24,068
Views
95
CrossRef citations to date
0
Altmetric
Editorial

Power, precision, and sample size estimation in sport and exercise science research

ORCID Icon, , , ORCID Icon, , & show all

The majority of papers submitted to the Journal of Sports Sciences are experimental. The data are collected from a sample of the population and then used to test hypotheses and/or make inferences about that population. A common question in experimental research is therefore “how large should my sample be?”. Broadly, there are two approaches to estimating sample size – using power and using precision. If a study uses frequentist hypothesis testing, it is common to conduct a power calculation to determine how many participants would be required to reject the null hypothesis assuming an effect of a given size is present. That is, if there’s an effect of the treatment (of given size x), a power calculation will determine approximately how many participants would be required to detect that effect (of size x or larger) a given percentage of the time (often 80%). Power calculations as conducted in popular software programmes such as G*Power (Faul et al., Citation2009) typically require inputs for the estimated effect size, alpha, power (1 – ), and the statistical tests to be conducted. All of these inputs are subjective (or informed by previous studies) and up to the researcher to decide the most appropriate balance between type 1 error rate (false positive), type 2 error rate (false negative), cost, and time. In contrast, estimating sample size via precision involves estimating how many participants would be required for the frequentist confidence interval or Bayesian credible interval resulting from a statistical analysis to be of a certain width. The implication is that a narrower confidence interval or credible interval allows a more precise estimation of where the “true” population parameter (e.g., mean difference) might be.

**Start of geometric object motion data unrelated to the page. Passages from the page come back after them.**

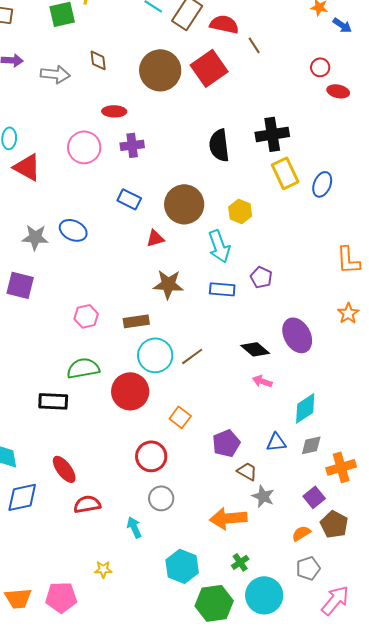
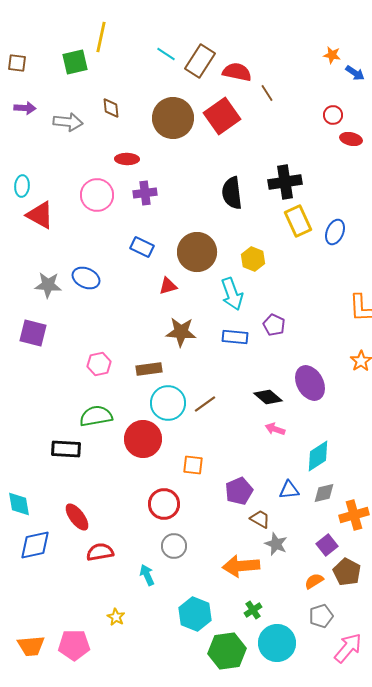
orange square: (180, 417) -> (193, 465), turned -30
yellow star: (103, 569) -> (116, 617), turned 30

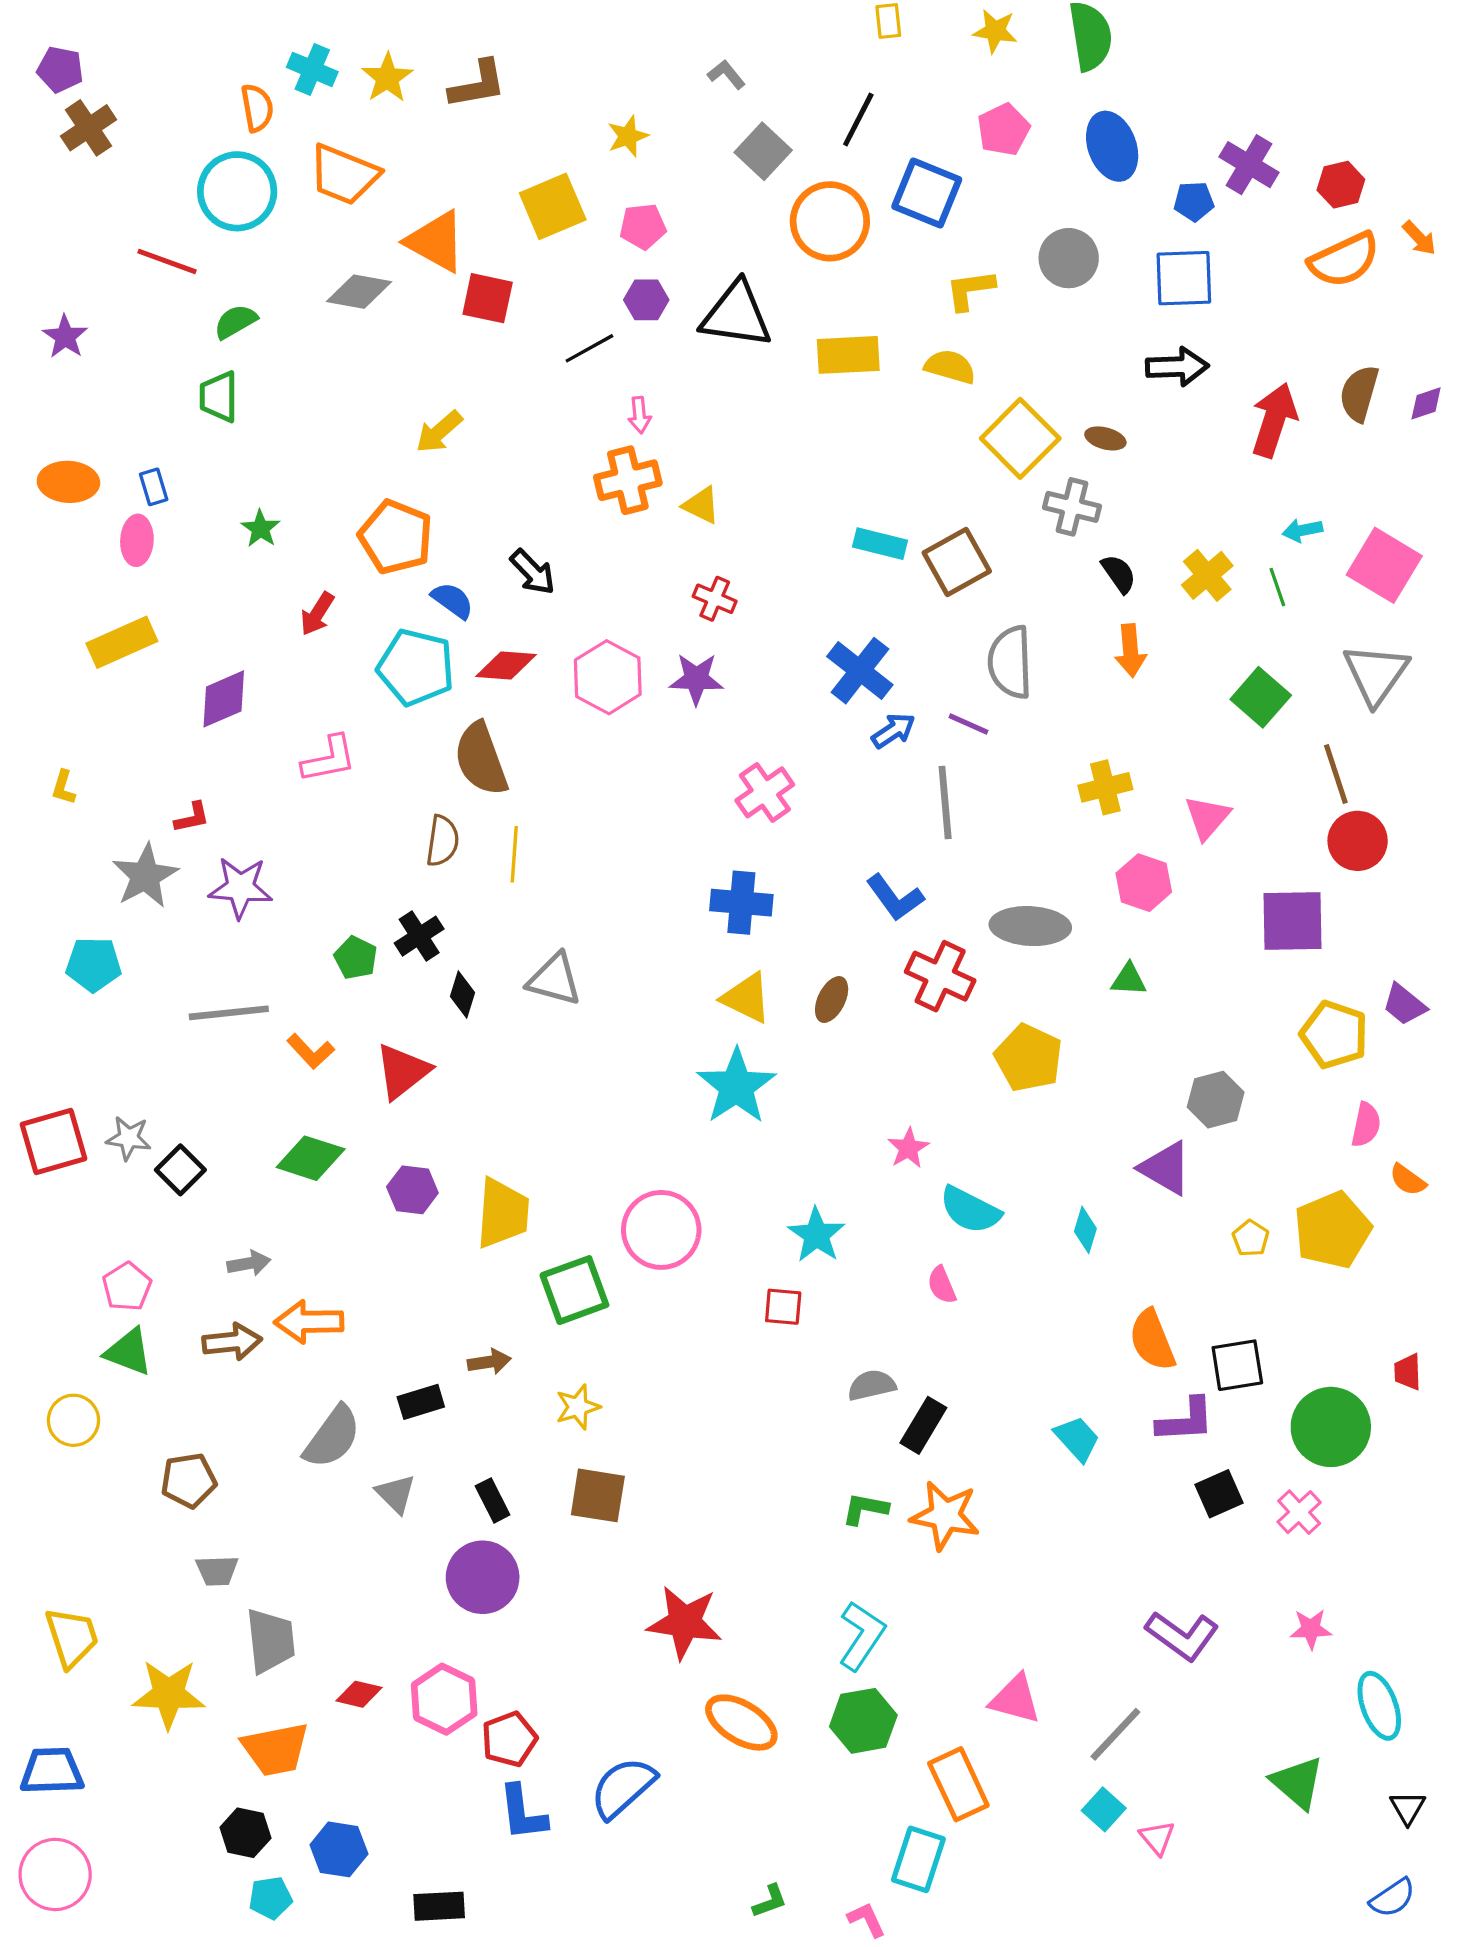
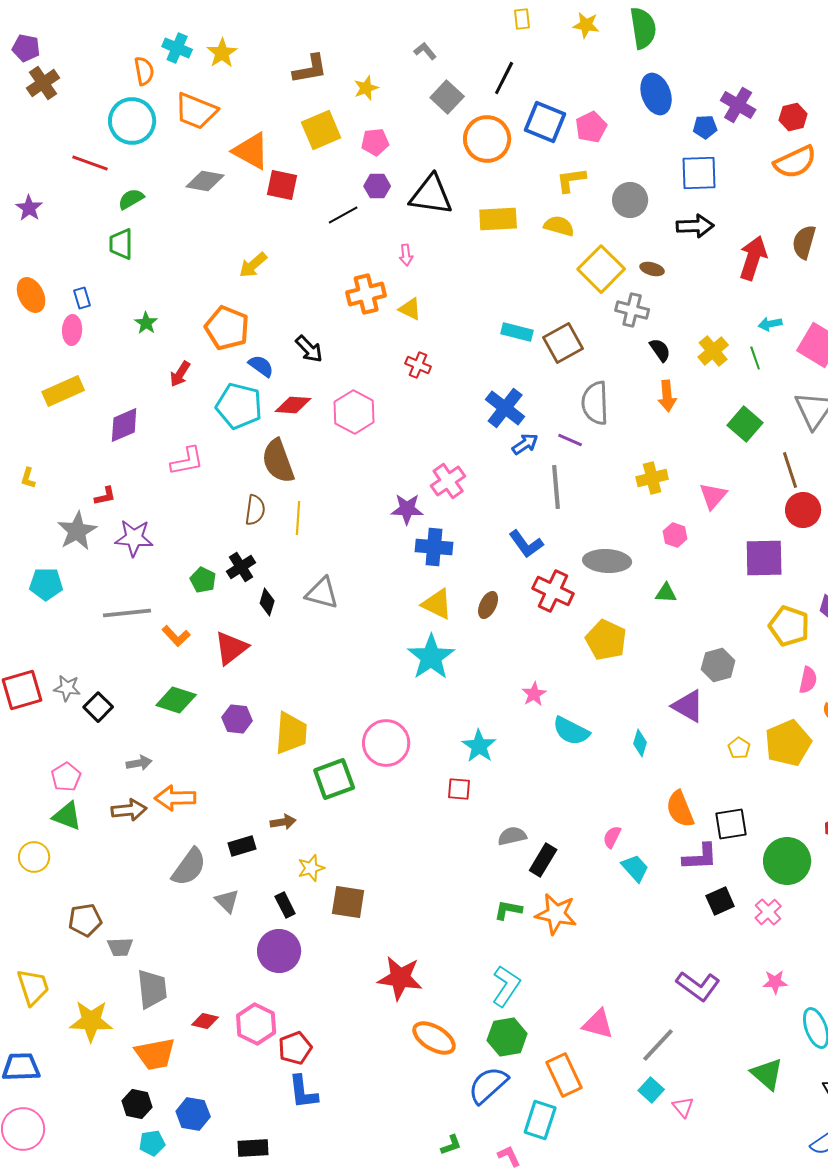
brown L-shape: (478, 84) -> (310, 69), moved
pink pentagon: (1004, 130) -> (591, 127), moved
gray circle: (1069, 258) -> (630, 200), moved
pink arrow: (640, 415) -> (406, 255), moved
orange ellipse: (68, 482) -> (31, 295), turned 60
purple star: (696, 679) -> (407, 509), moved
pink hexagon: (1144, 883) -> (675, 535), size x0.7
pink semicircle: (942, 1285) -> (612, 837), moved, turned 50
yellow star: (578, 1407) -> (311, 868), moved
brown pentagon: (189, 1480) -> (85, 920), moved
blue semicircle: (623, 1788) -> (488, 1085), moved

To get a sense of the sample sizes and methods used to estimate sample size by studies submitted to the Journal of Sports Sciences we randomly selected 120 papers submitted over the previous three years. The data were positively skewed, so the median (median absolute deviation) sample size was 19 (11). Of these 120 papers only 12 included a formal a priori sample size estimation based on power and 1 estimated sample size using a precision approach. Although the 12 papers that did include an a priori power calculation identified the effect size to be detected, alpha, and power, all of those papers failed to include full information on the statistical test(s) to be conducted to detect the chosen effect size and 4 failed to include a convincing rationale for why the given effect size was chosen.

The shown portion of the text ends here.